Work to complete: Only the lines that hold "della" should be in the answer, each copied from the data below.

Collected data
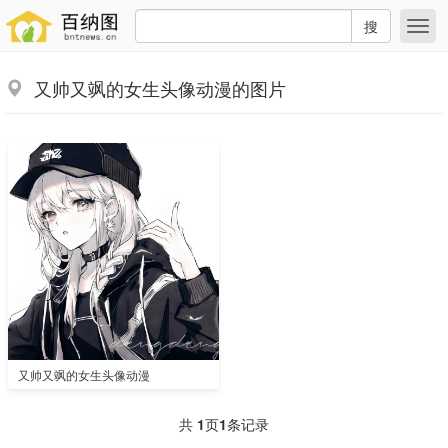
搜
又帅又飒的女生头像动漫的图片
又帅又飒的女生头像动漫
共
1
页
1
条记录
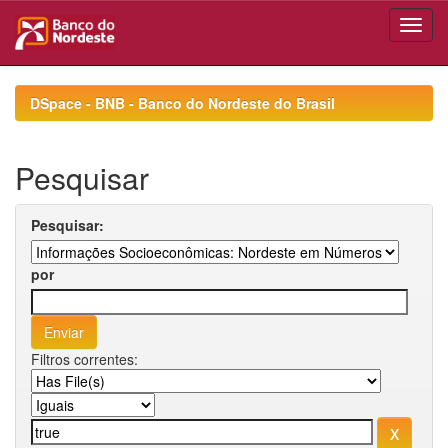
Skip
navigation
DSpace - BNB - Banco do Nordeste do Brasil
Pesquisar
Pesquisar:
por
Filtros correntes:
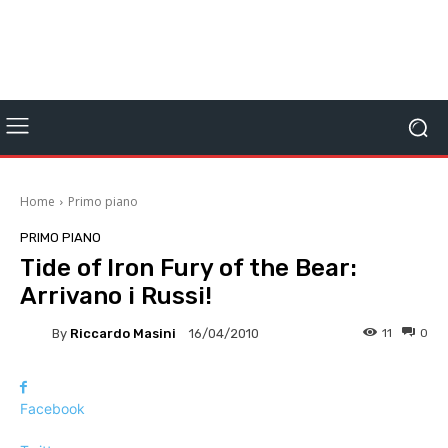
Home
Primo piano
PRIMO PIANO
Tide of Iron Fury of the Bear:
Arrivano i Russi!
By
Riccardo Masini
11
0
16/04/2010
Facebook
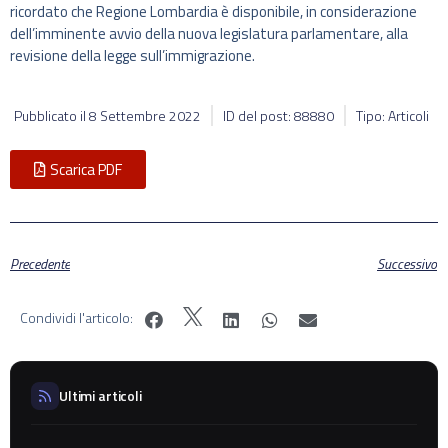
ricordato che Regione Lombardia è disponibile, in considerazione
dell’imminente avvio della nuova legislatura parlamentare, alla
revisione della legge sull’immigrazione.
Pubblicato il
8 Settembre 2022
ID del post: 88880
Tipo: Articoli
Scarica PDF
Precedente
Successivo
Condividi l'articolo:
Ultimi articoli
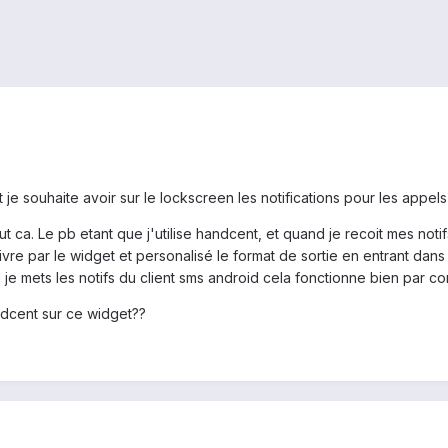
t je souhaite avoir sur le lockscreen les notifications pour les appels
out ca. Le pb etant que j'utilise handcent, et quand je recoit mes not
vre par le widget et personalisé le format de sortie en entrant dans 
d je mets les notifs du client sms android cela fonctionne bien par co
andcent sur ce widget??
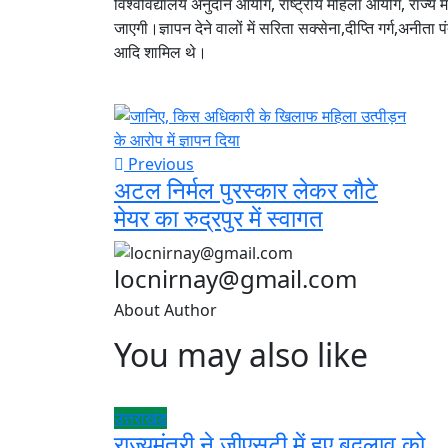
विश्वविद्यालय अनुदान आयोग, राष्ट्रीय महिला आयोग, राज्य 
जाएगी।ज्ञापन देने वालों में सरिता सक्सेना,दीप्ति गर्ग,अनीता
आदि शामिल थे।
Previous
अटल निर्मल पुरस्कार लेकर लौटे
मेयर का रुद्रपुर में स्वागत
locnirnay@gmail.com
About Author
You may also like
उत्तराखंड
राज्यमंत्री ने जीएसटी में हुए बदलाव को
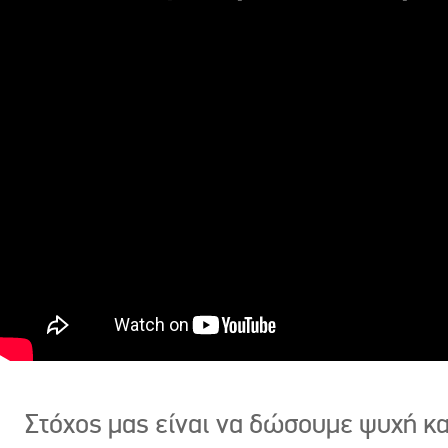
Στόχος μας είναι να δώσουμε ψυχή κ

Completed task:
dell’imminente avvio della nuova legislatura parlamentare, alla
revisione della legge sull’immigrazione.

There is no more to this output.